29 It is, in my view, unproductive in the present context to engage in detailed speculative analysis of the possible strengths and weaknesses of proceedings that the SPL may decide to initiate. A full assessment could only be made in the light of all the evidence. And it is evidence that the SPL is seeking. It is clear that the investigation the SPL wishes to progress by means of the particular examinations centres upon particular litigation possibilities and that his purpose in seeking to conduct examinations is to obtain further information that will better equip him to make a decision whether to proceed with one or more of the proceedings under consideration. That is an entirely legitimate purpose so far as resort to the Part 5.9 facility is concerned. In the whole of the context and even allowing for possibilities to which counsel for the applicants point, it cannot be regarded as at all incompatible with the purposes for which that facility exists to seek to use it to obtain further information from the persons concerned.
30 The third area of controversy raised by the applicants is based on the proposition that any examinations should await the outcome in ASIC v Rich. The thesis is that the judgment in that case may provide information to the SPL that makes it unnecessary for him to conduct the foreshadowed examinations or, at least, allows him to reduce their scope. The concern, from the SPL’s viewpoint, is limitation periods, and that concern is not wholly resolved by the expressed willingness of potential defendants to cooperate in obtaining modification of (or in not relying on) time bars otherwise applicable. The judgment of 14 February 2007 concluded, in essence, that such cooperation could safely be relied upon by the SPL in relation to the potential causes of action other than any arising under s.588FF(1) of the Corporations Act.
31 Upon the present applications, Mr Bathurst renewed his submission that the SPL could safely rely on cooperation and consent in relation to the time limit imposed, for s.588FF(1) purposes, by s.588FF(3). An order under s.588FF(3)(b) has already been made so that the period now applicable for s.588FF(1) purposes is the period of six years from the relation-back day rather than the period of three years from the relation-back day, at least as regards any proceedings against News and PBL/CPH and their respective subsidiaries. Mr Bathurst continues to argue that that substituted period fixed by an order of the court made under s.588FF(3)(b) on an application made within three years after the relation-back day might itself be extended by a subsequent order of the court made under the rules of court allowing variation of orders. This is the matter canvassed at paragraphs [51] to [60] of the judgment of 14 February 2007.

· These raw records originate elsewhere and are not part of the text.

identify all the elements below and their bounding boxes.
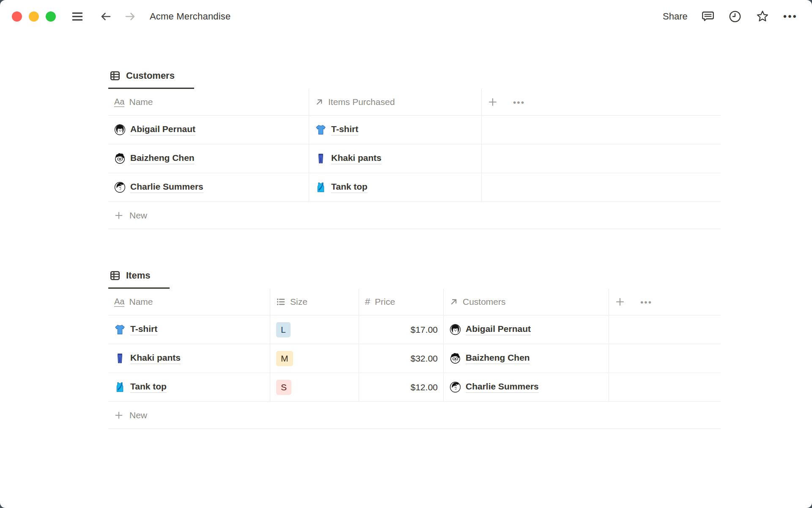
name-cell[interactable]: Khaki pants	[108, 344, 270, 373]
customers-header-row: Aa Name Items Purchased •••	[108, 89, 721, 116]
table-options-icon[interactable]: •••	[513, 98, 525, 107]
customer-link[interactable]: Abigail Pernaut	[450, 324, 531, 335]
item-link[interactable]: Khaki pants	[114, 353, 181, 364]
item-link[interactable]: T-shirt	[114, 324, 157, 335]
new-row-label: New	[129, 210, 147, 221]
items-header-row: Aa Name Size # Price Customers	[108, 289, 721, 315]
column-header-items-purchased[interactable]: Items Purchased	[309, 89, 482, 115]
column-header-name[interactable]: Aa Name	[108, 89, 309, 115]
new-item-row-button[interactable]: New	[108, 402, 721, 429]
column-label: Customers	[463, 297, 506, 307]
size-badge[interactable]: S	[276, 380, 291, 395]
tab-items[interactable]: Items	[108, 270, 170, 289]
tab-customers[interactable]: Customers	[108, 70, 194, 89]
customers-cell[interactable]: Charlie Summers	[444, 373, 609, 401]
item-row[interactable]: Khaki pants M $32.00 Baizheng Chen	[108, 344, 721, 373]
favorite-button[interactable]	[755, 9, 770, 24]
column-header-customers[interactable]: Customers	[444, 289, 609, 315]
share-button[interactable]: Share	[663, 11, 688, 22]
name-cell[interactable]: Baizheng Chen	[108, 144, 309, 173]
customers-cell[interactable]: Baizheng Chen	[444, 344, 609, 373]
price-cell[interactable]: $12.00	[359, 373, 444, 401]
name-cell[interactable]: Charlie Summers	[108, 173, 309, 202]
customer-link[interactable]: Charlie Summers	[114, 182, 203, 193]
name-cell[interactable]: T-shirt	[108, 315, 270, 344]
title-bar: Acme Merchandise Share	[0, 0, 812, 33]
size-cell[interactable]: L	[270, 315, 359, 344]
abigail-avatar	[114, 124, 126, 135]
relation-property-icon	[315, 97, 324, 108]
customer-link[interactable]: Baizheng Chen	[114, 153, 195, 164]
column-header-price[interactable]: # Price	[359, 289, 444, 315]
customer-link[interactable]: Baizheng Chen	[450, 353, 530, 364]
select-property-icon	[276, 296, 285, 308]
baizheng-avatar	[450, 353, 461, 364]
forward-arrow-icon	[124, 11, 136, 22]
number-property-icon: #	[365, 297, 370, 306]
customer-row[interactable]: Charlie Summers Tank top	[108, 173, 721, 202]
items-purchased-cell[interactable]: Tank top	[309, 173, 482, 202]
star-icon	[755, 9, 770, 24]
tab-label: Customers	[126, 70, 175, 81]
item-row[interactable]: T-shirt L $17.00 Abigail Pernaut	[108, 315, 721, 344]
customer-row[interactable]: Abigail Pernaut T-shirt	[108, 116, 721, 144]
column-header-size[interactable]: Size	[270, 289, 359, 315]
customer-link[interactable]: Charlie Summers	[450, 381, 539, 393]
tshirt-icon	[114, 324, 126, 335]
size-badge[interactable]: L	[276, 322, 291, 337]
column-label: Size	[290, 297, 307, 307]
new-row-label: New	[129, 410, 147, 420]
more-options-button[interactable]: •••	[783, 11, 798, 22]
relation-property-icon	[450, 296, 458, 308]
new-customer-row-button[interactable]: New	[108, 202, 721, 229]
forward-button[interactable]	[124, 11, 136, 22]
size-badge[interactable]: M	[276, 351, 293, 366]
items-purchased-cell[interactable]: T-shirt	[309, 116, 482, 144]
text-property-icon: Aa	[114, 297, 124, 307]
customers-database: Customers Aa Name Items Purchased •••	[108, 70, 721, 229]
baizheng-avatar	[114, 153, 126, 164]
history-button[interactable]	[728, 10, 742, 23]
name-cell[interactable]: Tank top	[108, 373, 270, 401]
column-label: Price	[375, 297, 395, 307]
customers-cell[interactable]: Abigail Pernaut	[444, 315, 609, 344]
plus-icon	[114, 211, 123, 220]
minimize-window-button[interactable]	[29, 11, 39, 22]
size-cell[interactable]: M	[270, 344, 359, 373]
customer-row[interactable]: Baizheng Chen Khaki pants	[108, 144, 721, 173]
zoom-window-button[interactable]	[46, 11, 56, 22]
clock-icon	[728, 10, 742, 23]
comments-button[interactable]	[701, 10, 715, 23]
table-view-icon	[109, 70, 121, 81]
items-database: Items Aa Name Size # Price	[108, 270, 721, 429]
size-cell[interactable]: S	[270, 373, 359, 401]
item-link[interactable]: Tank top	[114, 381, 167, 393]
item-link[interactable]: T-shirt	[315, 124, 358, 135]
jeans-icon	[315, 153, 326, 164]
column-label: Name	[129, 97, 153, 107]
comment-bubble-icon	[701, 10, 715, 23]
name-cell[interactable]: Abigail Pernaut	[108, 116, 309, 144]
ellipsis-icon: •••	[783, 11, 798, 22]
item-link[interactable]: Tank top	[315, 182, 368, 193]
tshirt-icon	[315, 124, 326, 135]
charlie-avatar	[450, 381, 461, 393]
hamburger-icon	[71, 11, 84, 22]
price-cell[interactable]: $32.00	[359, 344, 444, 373]
table-options-icon[interactable]: •••	[640, 298, 652, 306]
items-purchased-cell[interactable]: Khaki pants	[309, 144, 482, 173]
customer-link[interactable]: Abigail Pernaut	[114, 124, 195, 135]
price-cell[interactable]: $17.00	[359, 315, 444, 344]
back-button[interactable]	[100, 11, 112, 22]
column-label: Items Purchased	[328, 97, 395, 107]
sidebar-toggle-button[interactable]	[71, 11, 84, 22]
add-column-button[interactable]	[488, 97, 498, 107]
item-link[interactable]: Khaki pants	[315, 153, 381, 164]
text-property-icon: Aa	[114, 97, 124, 107]
column-header-name[interactable]: Aa Name	[108, 289, 270, 315]
close-window-button[interactable]	[12, 11, 22, 22]
add-column-button[interactable]	[615, 297, 625, 307]
tab-label: Items	[126, 270, 150, 281]
column-label: Name	[129, 297, 153, 307]
item-row[interactable]: Tank top S $12.00 Charlie Summers	[108, 373, 721, 402]
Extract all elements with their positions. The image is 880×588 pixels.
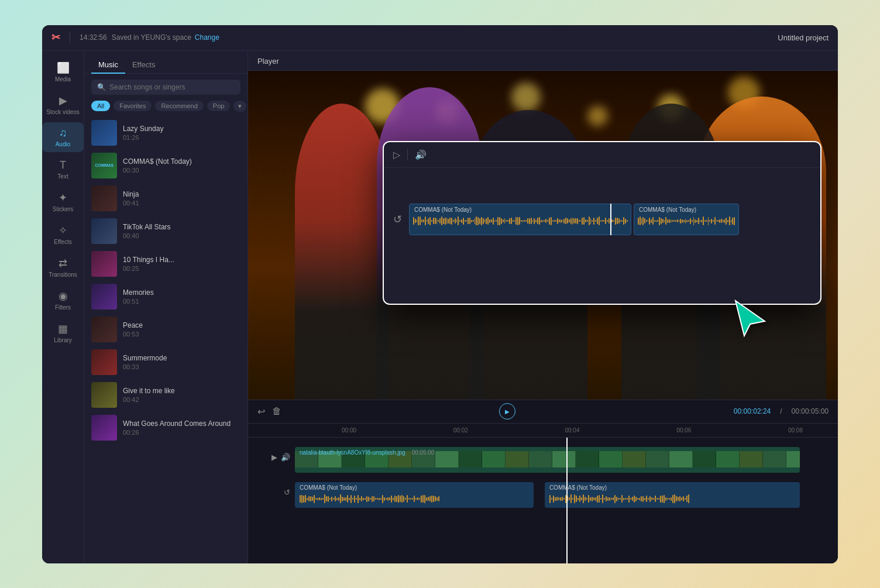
song-duration: 00:33 — [123, 363, 240, 370]
waveform-bar — [620, 498, 621, 500]
search-bar[interactable]: 🔍 — [91, 80, 240, 95]
waveform-bar — [407, 495, 408, 503]
waveform-bar — [569, 219, 570, 222]
waveform-bar — [615, 218, 616, 225]
audio-track-row: ↺ COMMA$ (Not Today) COMMA$ (Not Today) — [248, 475, 838, 510]
waveform-bar — [453, 220, 454, 222]
waveform-bar — [642, 217, 644, 225]
song-item[interactable]: Ninja 00:41 — [84, 182, 248, 215]
audio-track-loop-icon[interactable]: ↺ — [284, 488, 290, 497]
popup-volume-button[interactable]: 🔊 — [415, 149, 427, 160]
sidebar-item-stickers[interactable]: ✦ Stickers — [42, 187, 84, 217]
search-input[interactable] — [109, 83, 235, 91]
waveform-bar — [696, 220, 697, 222]
song-duration: 00:51 — [123, 298, 240, 305]
waveform-bar — [727, 220, 728, 222]
song-item[interactable]: Give it to me like 00:42 — [84, 379, 248, 411]
waveform-bar — [539, 217, 540, 225]
sidebar-item-text[interactable]: T Text — [42, 154, 84, 184]
sidebar-item-filters[interactable]: ◉ Filters — [42, 285, 84, 315]
waveform-bar — [317, 498, 318, 500]
waveform-bar — [345, 497, 346, 501]
filter-bar: All Favorites Recommend Pop ▾ — [84, 101, 248, 116]
waveform-bar — [394, 496, 396, 502]
waveform-bar — [579, 220, 580, 222]
song-item[interactable]: COMMA$ COMMA$ (Not Today) 00:30 — [84, 149, 248, 182]
waveform-bar — [590, 497, 591, 501]
song-item[interactable]: Memories 00:51 — [84, 280, 248, 313]
popup-segment-1[interactable]: COMMA$ (Not Today) — [409, 204, 631, 235]
waveform-bar — [350, 495, 352, 503]
waveform-bar — [553, 496, 554, 503]
waveform-bar — [446, 218, 448, 224]
sidebar-item-media[interactable]: ⬜ Media — [42, 57, 84, 87]
song-item[interactable]: Summermode 00:33 — [84, 346, 248, 379]
audio-track-seg2[interactable]: COMMA$ (Not Today) — [545, 482, 800, 508]
waveform-bar — [560, 497, 561, 501]
popup-track-icon[interactable]: ↺ — [393, 213, 402, 226]
video-track-play-icon[interactable]: ▶ — [271, 453, 277, 462]
waveform-bar — [421, 496, 422, 503]
delete-button[interactable]: 🗑 — [272, 406, 281, 417]
waveform-bar — [611, 498, 612, 500]
waveform-bar — [555, 497, 556, 501]
waveform-bar — [677, 219, 678, 222]
play-button[interactable]: ▶ — [499, 403, 515, 419]
ruler-mark-3: 00:06 — [676, 427, 691, 434]
waveform-bar — [567, 218, 568, 223]
waveform-bar — [597, 496, 598, 503]
filter-more-button[interactable]: ▾ — [233, 101, 246, 112]
waveform-bar — [534, 218, 535, 224]
waveform-bar — [372, 496, 373, 502]
waveform-bar — [585, 497, 586, 501]
waveform-bar — [611, 219, 613, 222]
video-track-volume-icon[interactable]: 🔊 — [281, 453, 290, 462]
waveform-bar — [401, 495, 403, 503]
tab-music[interactable]: Music — [91, 57, 125, 74]
filter-favorites[interactable]: Favorites — [114, 101, 152, 111]
song-thumbnail — [91, 284, 117, 310]
sidebar-item-audio[interactable]: ♫ Audio — [42, 122, 84, 152]
waveform-bar — [563, 498, 565, 500]
waveform-bar — [359, 498, 360, 500]
tab-effects[interactable]: Effects — [125, 57, 163, 74]
sidebar-item-effects[interactable]: ✧ Effects — [42, 219, 84, 250]
waveform-bar — [726, 218, 727, 225]
waveform-bar — [695, 219, 696, 223]
video-track[interactable]: natalia-blauth-lysnA8OxYI8-unsplash.jpg … — [295, 447, 800, 473]
song-item[interactable]: TikTok All Stars 00:40 — [84, 215, 248, 247]
sidebar-item-stock[interactable]: ▶ Stock videos — [42, 90, 84, 120]
waveform-bar — [436, 497, 438, 501]
waveform-bar — [438, 220, 439, 222]
waveform-bar — [365, 498, 366, 500]
waveform-bar — [343, 497, 345, 501]
waveform-bar — [719, 219, 720, 223]
undo-button[interactable]: ↩ — [257, 406, 265, 417]
filter-all[interactable]: All — [91, 101, 110, 111]
sidebar-item-library[interactable]: ▦ Library — [42, 318, 84, 348]
song-item[interactable]: 10 Things I Ha... 00:25 — [84, 247, 248, 280]
top-bar-change-button[interactable]: Change — [195, 33, 219, 42]
filter-pop[interactable]: Pop — [207, 101, 231, 111]
waveform-bar — [541, 220, 542, 222]
popup-play-button[interactable]: ▷ — [393, 149, 400, 160]
song-item[interactable]: What Goes Around Comes Around 00:26 — [84, 411, 248, 444]
waveform-bar — [322, 498, 324, 500]
waveform-bar — [423, 219, 424, 222]
waveform-bar — [405, 498, 406, 500]
waveform-bar — [656, 220, 657, 222]
waveform-bar — [609, 218, 610, 223]
filter-recommend[interactable]: Recommend — [155, 101, 203, 111]
waveform-bar — [326, 496, 327, 501]
waveform-bar — [729, 216, 730, 225]
waveform-bar — [685, 219, 686, 223]
song-duration: 00:30 — [123, 167, 240, 174]
popup-segment-2[interactable]: COMMA$ (Not Today) — [634, 204, 739, 235]
song-list: Lazy Sunday 01:26 COMMA$ COMMA$ (Not Tod… — [84, 116, 248, 563]
song-item[interactable]: Peace 00:53 — [84, 313, 248, 346]
waveform-bar — [592, 497, 593, 501]
audio-track-seg1[interactable]: COMMA$ (Not Today) — [295, 482, 534, 508]
sidebar-item-transitions[interactable]: ⇄ Transitions — [42, 252, 84, 283]
waveform-bar — [649, 496, 651, 502]
song-item[interactable]: Lazy Sunday 01:26 — [84, 116, 248, 149]
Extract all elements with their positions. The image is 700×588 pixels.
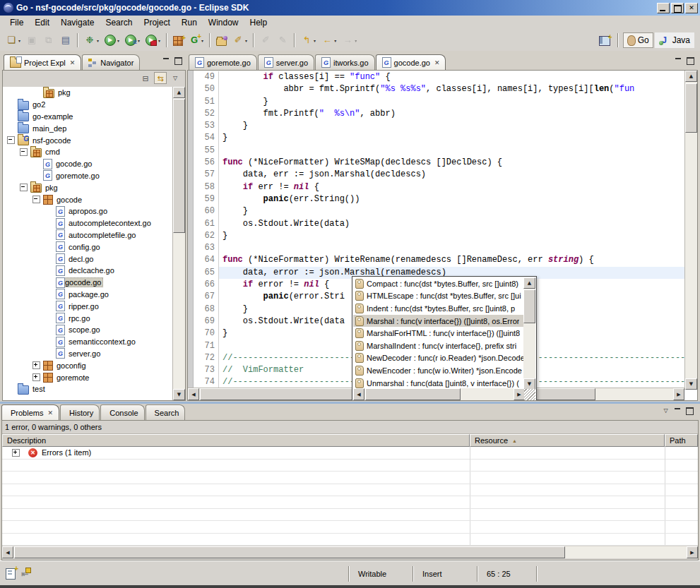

32 In advancing this submission, Mr Bathurst took me to high authority analysing the distinction between final orders and interlocutory orders. He made extensive reference to the High Court’s recent decision in Gordon v Tolcher (2006) 231 ALR 582 and the Court of Appeal’s decision in BP Australia Ltd v Brown (2003) 58 NSWLR 322. He pointed out that the question mark placed over the decision of the Full Federal Court in Rodgers v Commissioner of Taxation (1998) 88 FCR 61 by observations of Debelle J in Davies v Chicago Boot Co Ltd (2006) 58 ACSR 505 has been removed by the Full Court of the Supreme Court of South Australia which has now allowed an appeal from Debelle J: see Davies v Chicago Boot Co Ltd [2007] SASC 12.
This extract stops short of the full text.